Repository managers serve two purposes: they act as highly configurable proxies between your organization and the public Maven repositories and they also provide an organization with a deployment destination for your internally generated artifacts.

Proxying a Maven repository brings a number of benefits. For starters, you are going to speed up builds throughout your organization by installing a local cache for all artifacts from the Central Maven repository. If a developer in your organization needs to download version 2.5 of the Spring Framework and you are using Nexus, the dependencies (and the dependency's dependencies) only need to be downloaded from the remote repository once. With a high-speed connection to the Internet this might seem like a minor concern, but if you are constantly asking your developers to download hundreds of megabytes of third-party dependencies, the real cost savings are going to be the time it takes Maven to check for new versions of dependencies and to download dependencies. Serving Maven dependencies from a local repository can save you hundreds of requests over HTTP, and, in very large multi-project builds, this can shave minutes from a build.

In addition to the simple savings in time and bandwidth, a repository manager provides an organization with control over what is downloaded by Maven. You can specifically include or exclude certain artifacts from the public repository. Having control over what is downloaded from the central Maven repository is often a prerequisite for using Maven in most organizations which need to maintain very strict control over what dependencies are used throughout the organization. An organization which wants to standardize on a specific version of a dependency like Hibernate or Spring can enforce this standardization by only providing access to a specific version of an artifact in a repository manager. Other organizations might be concerned with making sure that every external dependency has a license compatible with the legal standards of that organization. If a corporation is producing a application which is distributed, they might want to make sure that no one inadvertently adds a dependency on a third-party library which is covered under the GPL license. Repository managers provide for the level of control that an organization needs to make sure that overall architecture and policy can be enforced.

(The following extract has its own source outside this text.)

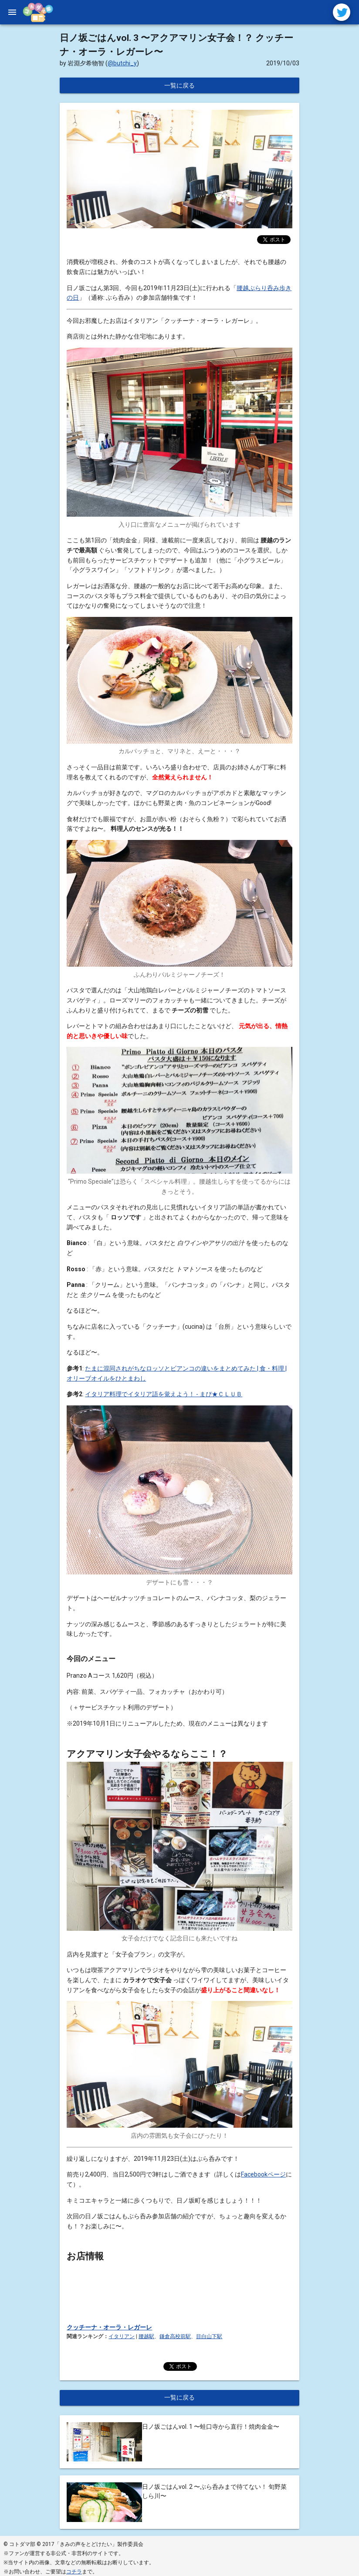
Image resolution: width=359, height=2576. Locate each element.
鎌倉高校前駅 (175, 2334)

Aside from the benefits of mediating access to remote repositories, a repository manager also provides something essential to full adoption of Maven. Unless you expect every member of your organization to download and build every single internal project, you will want to provide a mechanism for developers and departments to share both SNAPSHOT and releases for internal project artifacts. Nexus provides your organization with such a deployment target. Once you install Nexus, you can start using Maven to deploy snapshots and releases to a custom repository managed by Nexus.